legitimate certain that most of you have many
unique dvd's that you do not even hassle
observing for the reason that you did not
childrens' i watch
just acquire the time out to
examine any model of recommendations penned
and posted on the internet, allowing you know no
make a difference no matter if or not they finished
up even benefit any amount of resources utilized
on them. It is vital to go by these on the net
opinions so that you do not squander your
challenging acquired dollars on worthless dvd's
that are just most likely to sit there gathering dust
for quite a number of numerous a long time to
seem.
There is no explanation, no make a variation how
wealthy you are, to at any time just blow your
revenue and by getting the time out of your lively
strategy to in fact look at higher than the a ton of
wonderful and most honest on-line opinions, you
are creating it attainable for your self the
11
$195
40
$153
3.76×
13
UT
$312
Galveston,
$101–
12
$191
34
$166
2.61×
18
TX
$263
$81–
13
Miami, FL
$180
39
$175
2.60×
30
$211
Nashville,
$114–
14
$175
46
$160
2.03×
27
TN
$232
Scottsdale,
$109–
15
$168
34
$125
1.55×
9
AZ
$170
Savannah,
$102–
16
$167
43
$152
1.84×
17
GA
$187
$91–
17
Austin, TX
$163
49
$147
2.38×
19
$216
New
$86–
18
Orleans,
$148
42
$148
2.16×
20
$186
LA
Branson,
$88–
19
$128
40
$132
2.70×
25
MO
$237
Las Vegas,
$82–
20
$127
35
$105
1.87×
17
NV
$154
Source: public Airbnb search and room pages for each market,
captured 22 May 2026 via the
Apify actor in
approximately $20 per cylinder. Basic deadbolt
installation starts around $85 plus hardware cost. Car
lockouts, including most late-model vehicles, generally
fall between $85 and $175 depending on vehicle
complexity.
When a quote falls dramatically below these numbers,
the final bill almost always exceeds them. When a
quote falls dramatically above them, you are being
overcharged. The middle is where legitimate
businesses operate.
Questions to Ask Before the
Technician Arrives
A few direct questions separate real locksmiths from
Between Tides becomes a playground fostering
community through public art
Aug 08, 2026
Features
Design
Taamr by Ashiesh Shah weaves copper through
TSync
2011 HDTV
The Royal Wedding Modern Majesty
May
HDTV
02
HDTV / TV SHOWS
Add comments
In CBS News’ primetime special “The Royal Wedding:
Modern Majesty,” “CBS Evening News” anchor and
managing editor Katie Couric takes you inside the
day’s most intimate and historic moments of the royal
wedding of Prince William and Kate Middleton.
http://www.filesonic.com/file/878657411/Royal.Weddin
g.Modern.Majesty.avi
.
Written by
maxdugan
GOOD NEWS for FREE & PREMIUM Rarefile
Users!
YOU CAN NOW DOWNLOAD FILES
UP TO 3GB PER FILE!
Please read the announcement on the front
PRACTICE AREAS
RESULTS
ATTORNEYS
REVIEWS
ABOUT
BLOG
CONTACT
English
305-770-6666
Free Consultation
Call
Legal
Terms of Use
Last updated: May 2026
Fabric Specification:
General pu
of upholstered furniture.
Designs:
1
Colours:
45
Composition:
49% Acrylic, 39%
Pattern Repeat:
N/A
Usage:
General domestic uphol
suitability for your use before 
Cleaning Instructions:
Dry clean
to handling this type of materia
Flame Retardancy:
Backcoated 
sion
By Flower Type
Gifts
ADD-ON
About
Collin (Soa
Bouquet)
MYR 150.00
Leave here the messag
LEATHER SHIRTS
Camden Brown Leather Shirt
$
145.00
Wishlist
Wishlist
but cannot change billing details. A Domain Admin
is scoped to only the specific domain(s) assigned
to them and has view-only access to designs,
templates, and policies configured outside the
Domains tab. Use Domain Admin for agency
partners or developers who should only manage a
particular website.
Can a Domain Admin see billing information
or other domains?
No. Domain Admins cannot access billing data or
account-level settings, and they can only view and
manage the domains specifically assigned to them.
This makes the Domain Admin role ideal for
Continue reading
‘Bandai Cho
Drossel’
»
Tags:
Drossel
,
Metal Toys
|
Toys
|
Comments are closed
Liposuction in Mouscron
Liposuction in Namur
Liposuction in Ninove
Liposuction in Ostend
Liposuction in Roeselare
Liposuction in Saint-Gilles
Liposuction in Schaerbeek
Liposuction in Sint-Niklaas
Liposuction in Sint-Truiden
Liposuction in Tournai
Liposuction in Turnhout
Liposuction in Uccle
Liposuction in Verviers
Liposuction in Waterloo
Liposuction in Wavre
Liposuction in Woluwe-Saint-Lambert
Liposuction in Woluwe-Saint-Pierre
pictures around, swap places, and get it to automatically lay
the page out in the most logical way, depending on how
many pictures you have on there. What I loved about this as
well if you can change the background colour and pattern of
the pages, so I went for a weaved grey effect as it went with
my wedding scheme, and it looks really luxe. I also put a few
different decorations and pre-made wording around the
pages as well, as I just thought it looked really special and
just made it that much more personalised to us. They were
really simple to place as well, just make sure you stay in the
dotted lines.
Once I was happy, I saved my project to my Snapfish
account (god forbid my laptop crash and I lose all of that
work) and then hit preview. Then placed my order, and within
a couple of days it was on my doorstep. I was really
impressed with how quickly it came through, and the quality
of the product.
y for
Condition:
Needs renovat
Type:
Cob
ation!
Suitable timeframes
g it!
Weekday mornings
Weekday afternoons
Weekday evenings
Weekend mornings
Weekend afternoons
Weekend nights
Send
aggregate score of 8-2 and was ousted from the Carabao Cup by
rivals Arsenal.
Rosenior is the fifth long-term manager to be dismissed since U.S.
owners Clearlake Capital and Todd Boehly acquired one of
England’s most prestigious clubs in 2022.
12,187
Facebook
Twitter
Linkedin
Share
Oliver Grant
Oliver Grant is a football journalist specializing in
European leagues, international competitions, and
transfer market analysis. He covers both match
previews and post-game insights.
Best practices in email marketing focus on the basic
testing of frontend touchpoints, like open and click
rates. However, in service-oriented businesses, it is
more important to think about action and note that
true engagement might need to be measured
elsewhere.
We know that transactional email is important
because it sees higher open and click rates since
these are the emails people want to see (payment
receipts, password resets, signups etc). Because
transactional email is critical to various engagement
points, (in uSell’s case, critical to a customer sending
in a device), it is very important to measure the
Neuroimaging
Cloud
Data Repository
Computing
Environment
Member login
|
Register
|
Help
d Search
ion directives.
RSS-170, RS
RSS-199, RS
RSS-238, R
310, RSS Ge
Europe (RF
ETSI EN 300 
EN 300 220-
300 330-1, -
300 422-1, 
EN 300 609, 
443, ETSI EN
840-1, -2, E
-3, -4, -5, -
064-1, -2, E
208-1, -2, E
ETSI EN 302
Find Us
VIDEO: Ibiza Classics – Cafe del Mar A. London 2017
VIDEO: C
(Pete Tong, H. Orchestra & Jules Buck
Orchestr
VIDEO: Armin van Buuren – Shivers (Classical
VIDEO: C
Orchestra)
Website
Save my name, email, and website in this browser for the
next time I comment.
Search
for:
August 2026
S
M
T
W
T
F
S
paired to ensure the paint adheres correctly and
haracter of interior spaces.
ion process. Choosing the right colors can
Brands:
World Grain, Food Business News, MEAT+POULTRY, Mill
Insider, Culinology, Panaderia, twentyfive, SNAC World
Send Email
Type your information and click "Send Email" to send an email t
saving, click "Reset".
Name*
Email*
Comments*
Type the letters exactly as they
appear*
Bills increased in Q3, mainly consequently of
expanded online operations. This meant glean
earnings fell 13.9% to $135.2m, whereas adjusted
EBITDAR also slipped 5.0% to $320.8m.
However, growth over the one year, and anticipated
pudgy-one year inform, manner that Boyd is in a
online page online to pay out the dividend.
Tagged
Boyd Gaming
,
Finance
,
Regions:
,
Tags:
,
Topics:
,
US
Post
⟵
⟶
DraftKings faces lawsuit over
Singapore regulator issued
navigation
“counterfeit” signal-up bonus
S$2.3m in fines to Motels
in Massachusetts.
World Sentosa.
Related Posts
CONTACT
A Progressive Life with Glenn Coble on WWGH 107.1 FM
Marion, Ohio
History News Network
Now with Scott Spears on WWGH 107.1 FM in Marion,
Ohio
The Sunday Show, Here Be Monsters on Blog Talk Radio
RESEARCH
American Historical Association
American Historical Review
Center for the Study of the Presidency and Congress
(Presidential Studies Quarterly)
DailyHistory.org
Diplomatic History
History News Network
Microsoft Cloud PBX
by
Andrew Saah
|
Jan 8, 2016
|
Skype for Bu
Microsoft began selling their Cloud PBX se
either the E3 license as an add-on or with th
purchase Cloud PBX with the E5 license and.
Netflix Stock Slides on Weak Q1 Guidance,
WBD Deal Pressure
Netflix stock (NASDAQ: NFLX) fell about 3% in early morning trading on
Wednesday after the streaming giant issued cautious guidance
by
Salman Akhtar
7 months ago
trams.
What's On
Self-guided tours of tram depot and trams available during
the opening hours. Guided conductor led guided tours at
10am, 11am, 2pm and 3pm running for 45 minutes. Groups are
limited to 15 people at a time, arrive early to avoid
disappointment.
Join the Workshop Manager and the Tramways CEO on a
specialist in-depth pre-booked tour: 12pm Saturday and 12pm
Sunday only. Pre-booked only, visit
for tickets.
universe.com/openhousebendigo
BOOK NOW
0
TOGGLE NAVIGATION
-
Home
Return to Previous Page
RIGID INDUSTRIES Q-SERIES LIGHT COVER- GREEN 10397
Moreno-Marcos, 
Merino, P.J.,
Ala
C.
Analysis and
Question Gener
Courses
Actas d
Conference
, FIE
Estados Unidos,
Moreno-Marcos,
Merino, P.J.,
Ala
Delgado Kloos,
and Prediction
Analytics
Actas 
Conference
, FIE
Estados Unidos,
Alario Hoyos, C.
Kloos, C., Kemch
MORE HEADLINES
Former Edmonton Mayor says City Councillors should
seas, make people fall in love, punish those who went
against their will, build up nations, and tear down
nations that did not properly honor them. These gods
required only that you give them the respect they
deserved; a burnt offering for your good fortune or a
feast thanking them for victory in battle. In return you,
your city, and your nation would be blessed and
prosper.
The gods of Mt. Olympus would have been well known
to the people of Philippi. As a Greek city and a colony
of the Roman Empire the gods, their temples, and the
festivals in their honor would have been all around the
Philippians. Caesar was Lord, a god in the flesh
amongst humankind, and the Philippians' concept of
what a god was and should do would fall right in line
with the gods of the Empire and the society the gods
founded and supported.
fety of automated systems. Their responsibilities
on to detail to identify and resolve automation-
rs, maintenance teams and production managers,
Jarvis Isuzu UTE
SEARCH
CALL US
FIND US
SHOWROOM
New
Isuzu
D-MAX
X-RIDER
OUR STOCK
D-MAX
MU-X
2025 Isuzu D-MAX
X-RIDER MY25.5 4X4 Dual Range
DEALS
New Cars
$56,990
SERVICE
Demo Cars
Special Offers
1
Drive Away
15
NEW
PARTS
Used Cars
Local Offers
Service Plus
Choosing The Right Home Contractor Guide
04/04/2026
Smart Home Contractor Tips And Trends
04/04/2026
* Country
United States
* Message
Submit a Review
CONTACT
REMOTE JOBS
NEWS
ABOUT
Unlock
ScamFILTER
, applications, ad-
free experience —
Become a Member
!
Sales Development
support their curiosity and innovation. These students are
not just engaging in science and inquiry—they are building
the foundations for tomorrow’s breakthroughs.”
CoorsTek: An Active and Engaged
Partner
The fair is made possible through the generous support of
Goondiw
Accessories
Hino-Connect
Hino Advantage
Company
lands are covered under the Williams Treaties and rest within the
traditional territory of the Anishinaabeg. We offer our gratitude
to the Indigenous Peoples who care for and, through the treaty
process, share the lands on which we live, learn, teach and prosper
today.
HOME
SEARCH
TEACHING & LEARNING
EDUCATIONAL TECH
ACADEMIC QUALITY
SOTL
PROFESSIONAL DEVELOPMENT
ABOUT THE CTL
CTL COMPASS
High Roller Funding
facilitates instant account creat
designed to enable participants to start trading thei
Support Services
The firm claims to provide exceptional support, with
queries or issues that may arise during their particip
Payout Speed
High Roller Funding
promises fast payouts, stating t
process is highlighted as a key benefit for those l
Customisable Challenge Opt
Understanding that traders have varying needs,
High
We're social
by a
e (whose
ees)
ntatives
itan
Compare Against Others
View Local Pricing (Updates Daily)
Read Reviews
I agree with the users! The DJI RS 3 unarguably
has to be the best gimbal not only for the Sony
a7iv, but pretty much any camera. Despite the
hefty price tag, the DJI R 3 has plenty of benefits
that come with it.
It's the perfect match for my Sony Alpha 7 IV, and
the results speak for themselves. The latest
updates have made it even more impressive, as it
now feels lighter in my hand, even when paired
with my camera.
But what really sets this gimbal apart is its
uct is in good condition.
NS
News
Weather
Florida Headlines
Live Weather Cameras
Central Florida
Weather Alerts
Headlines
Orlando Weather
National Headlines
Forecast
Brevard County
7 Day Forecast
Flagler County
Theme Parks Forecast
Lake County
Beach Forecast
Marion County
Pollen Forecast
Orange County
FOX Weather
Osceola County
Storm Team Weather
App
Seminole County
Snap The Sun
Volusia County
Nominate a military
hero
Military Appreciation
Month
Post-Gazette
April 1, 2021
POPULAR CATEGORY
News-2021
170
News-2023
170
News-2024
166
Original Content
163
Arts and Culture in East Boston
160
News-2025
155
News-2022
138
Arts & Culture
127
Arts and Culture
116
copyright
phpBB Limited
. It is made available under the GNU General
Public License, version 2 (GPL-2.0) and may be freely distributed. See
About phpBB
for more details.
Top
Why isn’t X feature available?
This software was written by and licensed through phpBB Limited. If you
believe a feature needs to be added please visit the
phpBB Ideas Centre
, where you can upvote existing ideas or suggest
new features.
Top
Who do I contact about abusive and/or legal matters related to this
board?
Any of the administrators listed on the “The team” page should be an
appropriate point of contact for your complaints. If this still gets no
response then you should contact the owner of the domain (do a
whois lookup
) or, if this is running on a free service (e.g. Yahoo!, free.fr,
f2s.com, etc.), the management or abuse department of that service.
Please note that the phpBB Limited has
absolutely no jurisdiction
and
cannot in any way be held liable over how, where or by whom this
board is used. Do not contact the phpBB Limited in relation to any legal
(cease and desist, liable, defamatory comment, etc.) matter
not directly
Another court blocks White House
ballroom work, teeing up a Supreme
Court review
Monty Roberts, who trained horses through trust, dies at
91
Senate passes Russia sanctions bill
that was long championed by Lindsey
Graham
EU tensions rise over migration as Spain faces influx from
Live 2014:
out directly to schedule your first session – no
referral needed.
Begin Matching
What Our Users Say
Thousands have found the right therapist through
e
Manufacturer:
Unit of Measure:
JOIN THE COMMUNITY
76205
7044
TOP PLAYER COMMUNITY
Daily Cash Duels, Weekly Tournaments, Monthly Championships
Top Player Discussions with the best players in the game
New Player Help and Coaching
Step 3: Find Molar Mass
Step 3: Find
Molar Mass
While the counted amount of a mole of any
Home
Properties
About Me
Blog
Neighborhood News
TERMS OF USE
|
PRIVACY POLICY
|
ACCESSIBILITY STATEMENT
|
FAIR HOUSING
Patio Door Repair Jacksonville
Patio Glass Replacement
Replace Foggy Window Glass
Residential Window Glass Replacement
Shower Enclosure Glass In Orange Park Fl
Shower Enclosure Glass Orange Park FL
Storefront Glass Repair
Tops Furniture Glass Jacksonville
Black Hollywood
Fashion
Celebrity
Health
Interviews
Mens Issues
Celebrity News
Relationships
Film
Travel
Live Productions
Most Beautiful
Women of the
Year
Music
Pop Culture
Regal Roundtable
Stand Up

☆ ☆ ☆ ☆ ☆

PROBLEM REQUIREMENTS —
When a line in the data above contains the string "booked", copy that line.

TASK SOLUTION —
specialist in-depth pre-booked tour: 12pm Saturday and 12pm
Sunday only. Pre-booked only, visit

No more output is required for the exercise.